» ABOUT THIS EXERCISE:
When you copy the records that follow, please keep every word exactly as it is and leave out the pictures.

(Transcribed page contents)
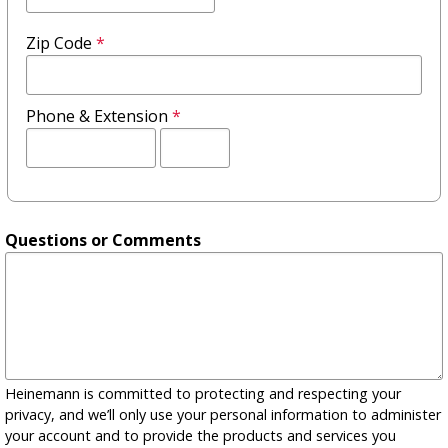
Zip Code
*
Phone & Extension
*
Extension
Questions or Comments
Heinemann is committed to protecting and respecting your
privacy, and we’ll only use your personal information to administer
your account and to provide the products and services you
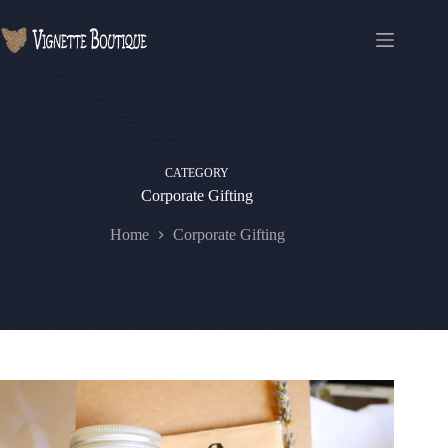
CATEGORY
Corporate Gifting
Home
Corporate Gifting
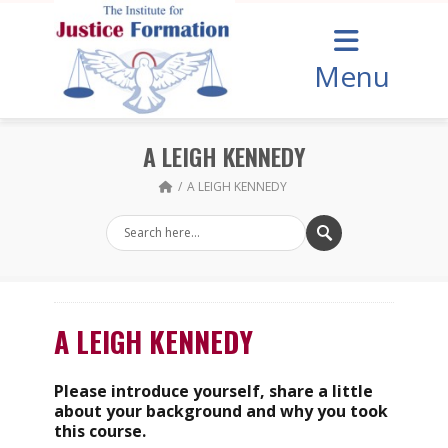
Menu
A LEIGH KENNEDY
A LEIGH KENNEDY
A LEIGH KENNEDY
Please introduce yourself, share a little
about your background and why you took
this course.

» YOUR SOLUTION:
Zip Code
*
Phone & Extension
*
Extension
Questions or Comments
Heinemann is committed to protecting and respecting your
privacy, and we’ll only use your personal information to administer
your account and to provide the products and services you
CATEGORY
Corporate Gifting
Home
Corporate Gifting
Menu
A LEIGH KENNEDY
A LEIGH KENNEDY
A LEIGH KENNEDY
Please introduce yourself, share a little
about your background and why you took
this course.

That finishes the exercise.